§ TASK MATERIAL

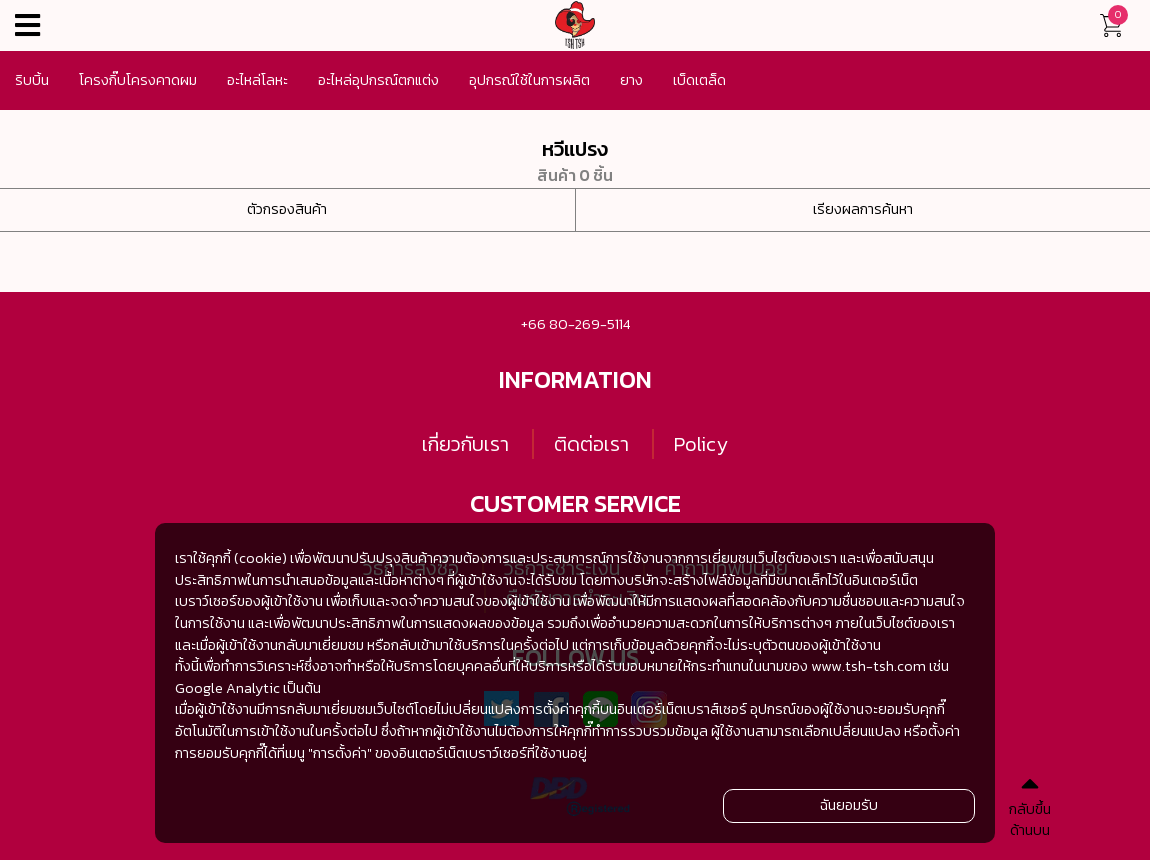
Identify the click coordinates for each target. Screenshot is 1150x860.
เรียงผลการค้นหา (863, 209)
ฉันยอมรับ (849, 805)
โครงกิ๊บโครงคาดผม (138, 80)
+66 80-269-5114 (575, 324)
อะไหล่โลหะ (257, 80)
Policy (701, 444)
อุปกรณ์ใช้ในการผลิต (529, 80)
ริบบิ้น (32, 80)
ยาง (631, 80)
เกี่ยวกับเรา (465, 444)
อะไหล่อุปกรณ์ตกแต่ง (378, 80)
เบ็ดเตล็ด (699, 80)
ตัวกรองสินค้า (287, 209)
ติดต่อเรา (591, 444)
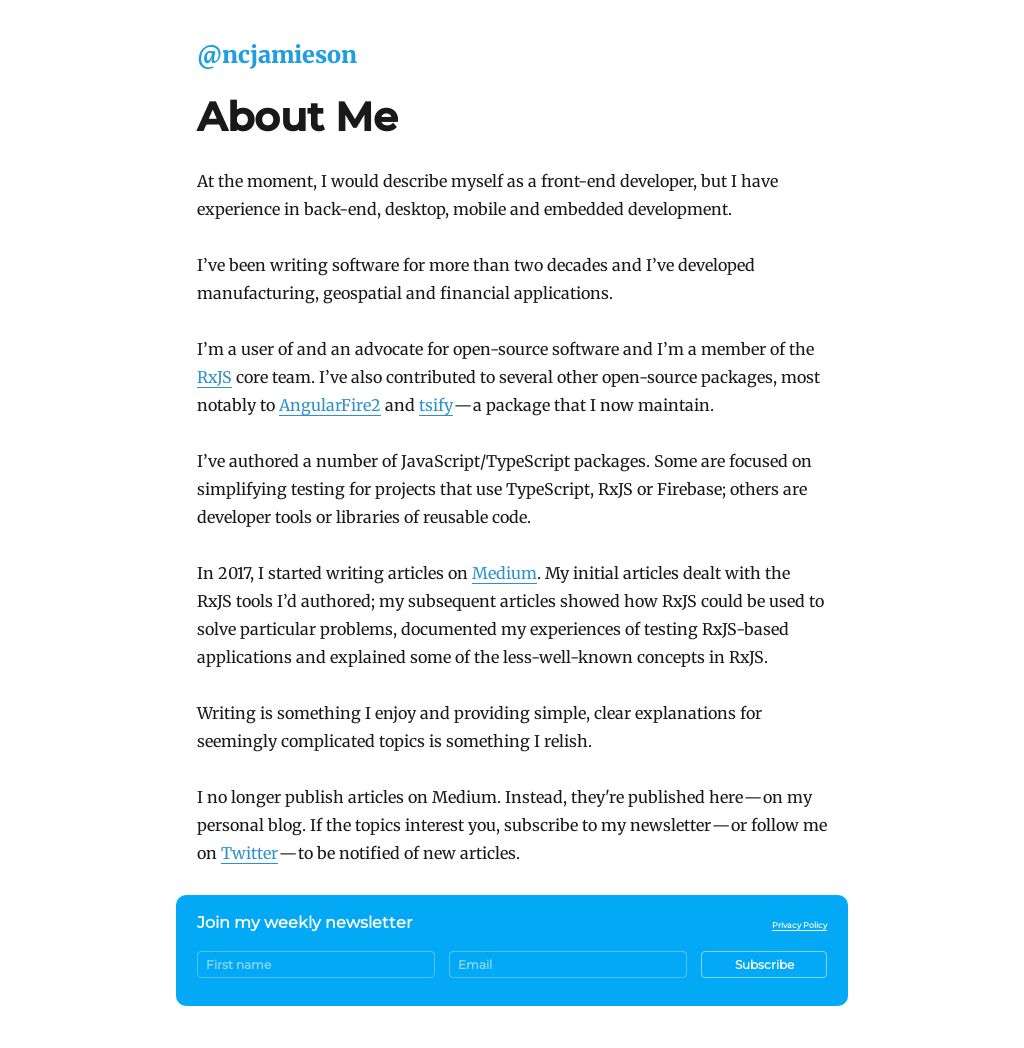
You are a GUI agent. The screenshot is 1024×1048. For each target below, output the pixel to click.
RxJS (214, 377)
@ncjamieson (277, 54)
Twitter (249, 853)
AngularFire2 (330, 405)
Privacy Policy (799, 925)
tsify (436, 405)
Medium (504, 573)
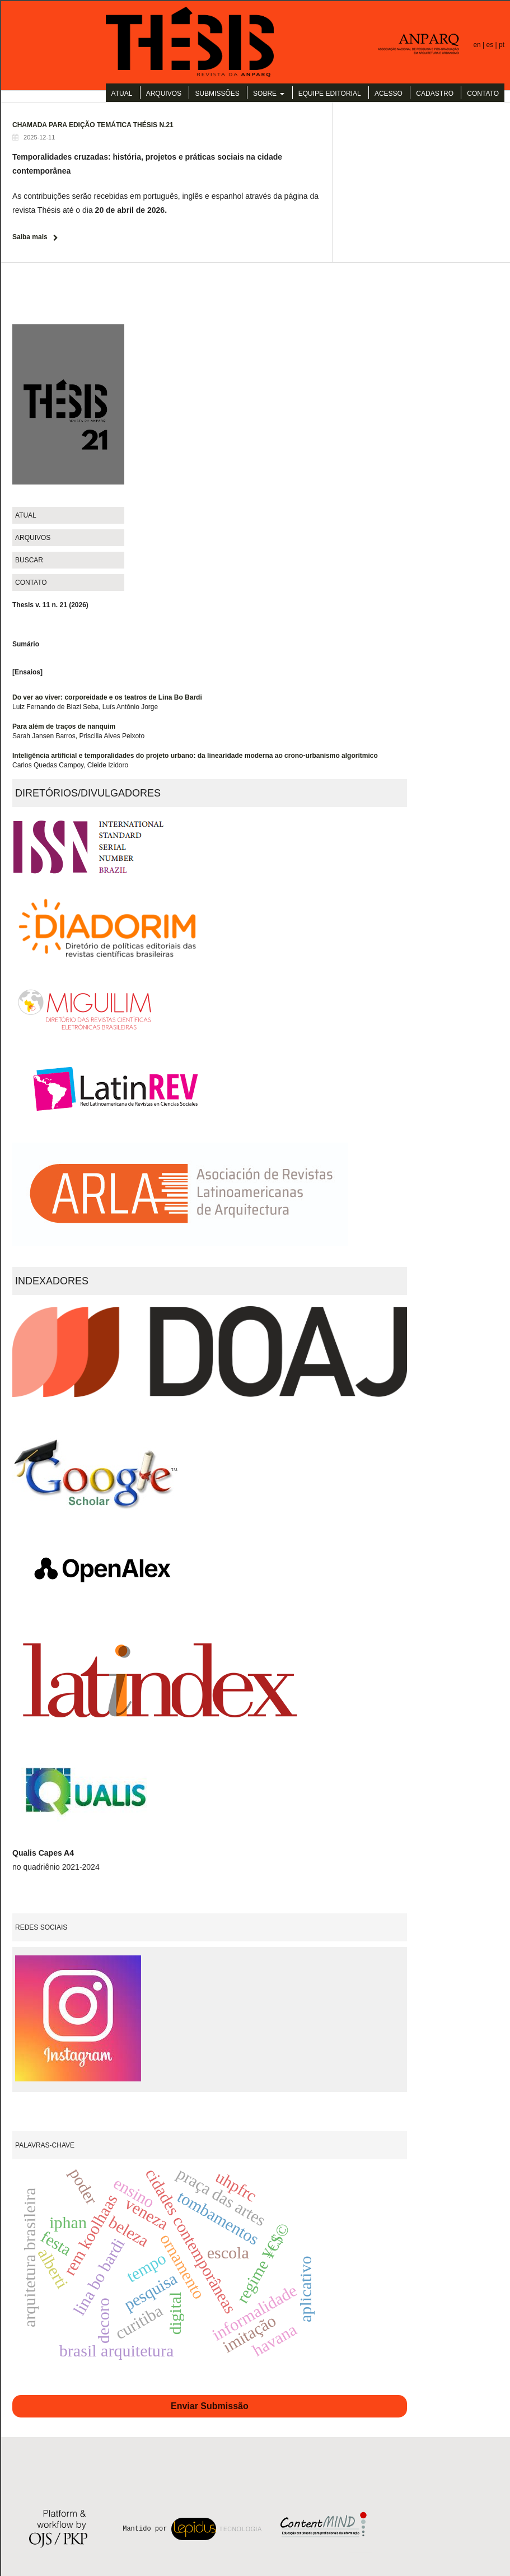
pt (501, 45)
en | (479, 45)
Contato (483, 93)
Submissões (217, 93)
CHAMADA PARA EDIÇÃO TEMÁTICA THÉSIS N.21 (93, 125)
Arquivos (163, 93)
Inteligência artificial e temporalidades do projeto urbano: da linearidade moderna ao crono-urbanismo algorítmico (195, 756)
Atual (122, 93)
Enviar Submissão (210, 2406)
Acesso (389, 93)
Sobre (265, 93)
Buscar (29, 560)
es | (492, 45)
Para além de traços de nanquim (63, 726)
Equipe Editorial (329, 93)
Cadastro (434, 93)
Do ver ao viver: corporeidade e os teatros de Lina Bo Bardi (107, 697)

§ TASK TO CARRY OUT
What you write must match the listing exactly, from the line with "Twitter (249, 853)" up to and including the line with "Arquivos (163, 93)". Pictures stay out.

§ ANSWER FOR THE TASK
Twitter (249, 853)
AngularFire2 (330, 405)
Privacy Policy (799, 925)
tsify (436, 405)
Medium (504, 573)
pt (501, 45)
en | (479, 45)
Contato (483, 93)
Submissões (217, 93)
CHAMADA PARA EDIÇÃO TEMÁTICA THÉSIS N.21 (93, 125)
Arquivos (163, 93)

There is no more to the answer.